JAYAPURA, SUARAPAPUA.com — “Wasior Berdarah” masih segar dalam ingatan orang Papua. Ia satu dari sekian banyak kasus pelanggaran Hak Asasi Manusia (HAM) di Tanah Papua yang hingga kini belum pernah diproses negara. Warga belum mendapat rasa keadilan, kini muncul kebijakan pemerintah memberikan ijin bagi investor kelapa sawit.

Ijin pelepasan kawasan hutan produksi konversi diberikan kepada perusahaan perkebunan kelapa sawit PT. Menara Wasior (MW) pada 17 September 2017, sebagaimana SK Nomor 16/1/PKH/PMDH/2017. Lokasinya di daerah Kali Wosimi, Distrik Naikere dan Distrik Kuriwamesa, Kabupaten Teluk Wondama, Provinsi Papua Barat.

Berbagai kasus pelanggaran HAM dan eksploitasi sumberdaya alam (SDA) kian marak di Tanah Papua. Termasuk di Wasior, eksploitasi SDA terus bertambah dengan hadirnya PT. MW.

Tahun 2001: Wasior Berdarah

Sepanjang Maret hingga Oktober 2001, terjadi serangkaian aksi protes warga terhadap keberadaan perusahaan-perusahaan pembalakan kayu yang beroperasi di daerah ini, seperti PT. Wapoga Mutiara Timber (WMT), PT. Dharma Mukti Persada (DMP, anak perusahaan Kayu Lapis Indonesia), CV. VPP (Vatika Papuana Perkasa), dikarenakan perusahaan tersebut tidak memenuhi kewajiban dan janji-janji pembangunan terhadap masyarakat adat setempat.

ads

Selanjutanya, aksi protes berlangsung secara keras.
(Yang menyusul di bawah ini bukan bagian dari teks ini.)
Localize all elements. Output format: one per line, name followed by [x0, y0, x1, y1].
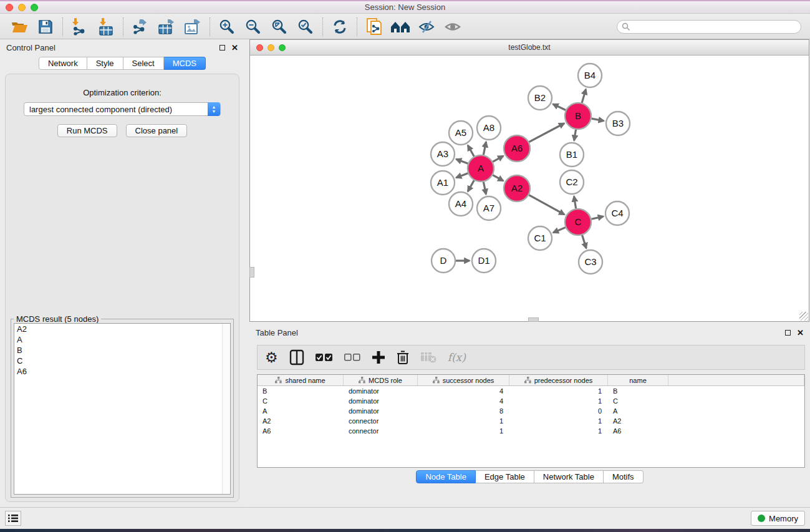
- network-graph[interactable]: B4B2BB3A5A8A6A3B1AA1C2A2A4A7C4CC1DD1C3: [250, 56, 809, 321]
- mcds-result-title: MCDS result (5 nodes): [14, 314, 101, 324]
- mcds-result-group: MCDS result (5 nodes) A2 A B C A6: [11, 319, 234, 498]
- graph-node-label: C: [575, 216, 582, 227]
- graph-node-label: A1: [437, 177, 448, 188]
- graph-edge[interactable]: [582, 235, 587, 248]
- tab-mcds[interactable]: MCDS: [164, 57, 206, 70]
- create-column-plus-icon[interactable]: [372, 349, 385, 366]
- mcds-result-item[interactable]: A6: [14, 366, 230, 377]
- tab-motifs[interactable]: Motifs: [604, 470, 644, 483]
- tab-node-table[interactable]: Node Table: [416, 470, 476, 483]
- column-header-predecessor-nodes[interactable]: predecessor nodes: [509, 375, 608, 385]
- show-all-eye-icon[interactable]: [440, 16, 466, 37]
- tab-network[interactable]: Network: [39, 57, 87, 70]
- close-panel-button[interactable]: Close panel: [126, 124, 188, 137]
- graph-node-label: B4: [584, 70, 595, 80]
- graph-edge[interactable]: [529, 195, 564, 215]
- tab-style[interactable]: Style: [87, 57, 123, 70]
- memory-button[interactable]: Memory: [751, 511, 805, 526]
- graph-edge[interactable]: [529, 123, 564, 142]
- export-table-icon[interactable]: [153, 16, 180, 37]
- mcds-result-item[interactable]: A2: [14, 324, 230, 334]
- mcds-result-item[interactable]: A: [14, 334, 230, 345]
- column-header-successor-nodes[interactable]: successor nodes: [418, 375, 509, 385]
- graph-edge[interactable]: [582, 89, 586, 103]
- show-tasks-button[interactable]: [5, 511, 21, 526]
- graph-edge[interactable]: [574, 196, 576, 209]
- canvas-splitter-handle[interactable]: [249, 267, 254, 278]
- graph-node-label: A8: [483, 122, 494, 133]
- deselect-all-rows-icon[interactable]: [344, 349, 360, 366]
- network-frame-titlebar[interactable]: testGlobe.txt: [250, 40, 809, 56]
- close-panel-icon[interactable]: ✕: [231, 44, 238, 52]
- table-row[interactable]: Cdominator41C: [258, 396, 804, 406]
- column-header-shared-name[interactable]: shared name: [258, 375, 344, 385]
- table-row[interactable]: Adominator80A: [258, 406, 804, 416]
- first-neighbors-houses-icon[interactable]: [387, 16, 413, 37]
- canvas-splitter-handle[interactable]: [528, 317, 539, 322]
- zoom-fit-icon[interactable]: [266, 16, 292, 37]
- graph-edge[interactable]: [493, 175, 503, 181]
- save-session-icon[interactable]: [32, 16, 59, 37]
- graph-node-label: C4: [611, 208, 623, 218]
- graph-edge[interactable]: [468, 180, 474, 191]
- column-type-icon: [524, 377, 531, 384]
- graph-edge[interactable]: [468, 145, 474, 157]
- zoom-selected-icon[interactable]: [292, 16, 319, 37]
- graph-edge[interactable]: [553, 228, 566, 233]
- float-panel-icon[interactable]: [219, 45, 225, 51]
- mcds-result-list[interactable]: A2 A B C A6: [14, 323, 231, 495]
- tab-select[interactable]: Select: [123, 57, 164, 70]
- zoom-out-icon[interactable]: [240, 16, 266, 37]
- graph-edge[interactable]: [456, 173, 468, 178]
- import-network-icon[interactable]: [67, 16, 93, 37]
- result-list-scrollbar[interactable]: [222, 324, 230, 494]
- column-header-name[interactable]: name: [608, 375, 668, 385]
- optimization-criterion-value: largest connected component (directed): [24, 105, 172, 114]
- import-table-icon[interactable]: [93, 16, 119, 37]
- search-input[interactable]: [617, 20, 801, 34]
- table-panel-title: Table Panel: [256, 328, 298, 337]
- tab-edge-table[interactable]: Edge Table: [476, 470, 534, 483]
- delete-column-trash-icon[interactable]: [397, 349, 409, 366]
- refresh-icon[interactable]: [327, 16, 353, 37]
- graph-edge[interactable]: [483, 142, 486, 155]
- app-window: Session: New Session: [0, 0, 810, 532]
- close-panel-icon[interactable]: ✕: [797, 329, 804, 337]
- float-panel-icon[interactable]: [785, 330, 791, 336]
- control-panel: Control Panel ✕ Network Style Select MCD…: [0, 39, 244, 507]
- zoom-in-icon[interactable]: [214, 16, 240, 37]
- show-columns-icon[interactable]: [289, 349, 304, 366]
- search-icon: [622, 22, 630, 31]
- graph-node-label: C3: [584, 256, 596, 267]
- export-network-icon[interactable]: [127, 16, 153, 37]
- resize-grip-icon[interactable]: [799, 312, 808, 321]
- table-settings-gear-icon[interactable]: ⚙: [265, 349, 278, 366]
- mcds-result-item[interactable]: C: [14, 355, 230, 366]
- hide-selected-eye-icon[interactable]: [413, 16, 440, 37]
- mcds-result-item[interactable]: B: [14, 345, 230, 355]
- table-row[interactable]: Bdominator41B: [258, 386, 804, 396]
- run-mcds-button[interactable]: Run MCDS: [57, 124, 117, 137]
- select-all-rows-icon[interactable]: [316, 349, 333, 366]
- optimization-criterion-select[interactable]: largest connected component (directed) ▲…: [24, 102, 221, 116]
- graph-node-label: D: [440, 255, 447, 266]
- column-type-icon: [359, 377, 365, 384]
- network-canvas[interactable]: B4B2BB3A5A8A6A3B1AA1C2A2A4A7C4CC1DD1C3: [250, 56, 809, 321]
- toolbar-separator: [357, 17, 357, 36]
- graph-node-label: B1: [566, 149, 577, 160]
- export-image-icon[interactable]: [180, 16, 206, 37]
- graph-edge[interactable]: [456, 159, 468, 163]
- open-file-icon[interactable]: [6, 16, 32, 37]
- new-network-from-selection-icon[interactable]: [361, 16, 387, 37]
- graph-edge[interactable]: [553, 104, 566, 110]
- graph-edge[interactable]: [483, 182, 486, 195]
- tab-network-table[interactable]: Network Table: [534, 470, 604, 483]
- graph-edge[interactable]: [591, 216, 603, 219]
- column-header-filler: [668, 375, 804, 385]
- graph-edge[interactable]: [493, 156, 503, 162]
- graph-edge[interactable]: [592, 118, 604, 121]
- table-row[interactable]: A2connector11A2: [258, 416, 804, 426]
- column-header-mcds-role[interactable]: MCDS role: [344, 375, 418, 385]
- table-row[interactable]: A6connector11A6: [258, 426, 804, 436]
- graph-edge[interactable]: [574, 130, 576, 141]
Aparat keamanan dari Polri (Brimob) terlibat mengamankan bisnis perusahaan dan terjadi ketegangan hingga aksi kekerasan.

Pada Juni 2001, Polda Papua didukung oleh Kodam XVII/Trikora melakukan operasi penyisiran “Operasi Tuntas Matoa”. Operasi pengejaran dan penyisiran secara besar-besaran pelaku pembunuhan di desa-desa sekitar tempat kejadian dan hingga ke daerah Nabire dan Serui. Ada banyak warga kampung yang tidak tahu menahu permasalahan, turut ditangkap tanpa surat penahanan, dianiaya, ditahan dan ditembak.

Tidak hanya itu. Sebanyak 51 rumah-rumah penduduk dibakar dengan harta bendanya di delapan lokasi berbeda, yakni Wasior Kota, Kampung Wondamawi, Wondiboi, Senderaboi, Sanoba dan Ambumi, serta Yopenggar dan Sanoba di Kabupaten Nabire. Kemudian, hasil kebun dan ternak peliharaan dimusnahkan.

Menurut laporan Tim Kemanusiaan Kasus Wasior 2001, diketahui ada 94 orang penduduk sipil tidak bersalah ditangkap, disiksa ringan dan berat, bahkan menderita cacat seumur hidup, serta terjadi pengungsian massal.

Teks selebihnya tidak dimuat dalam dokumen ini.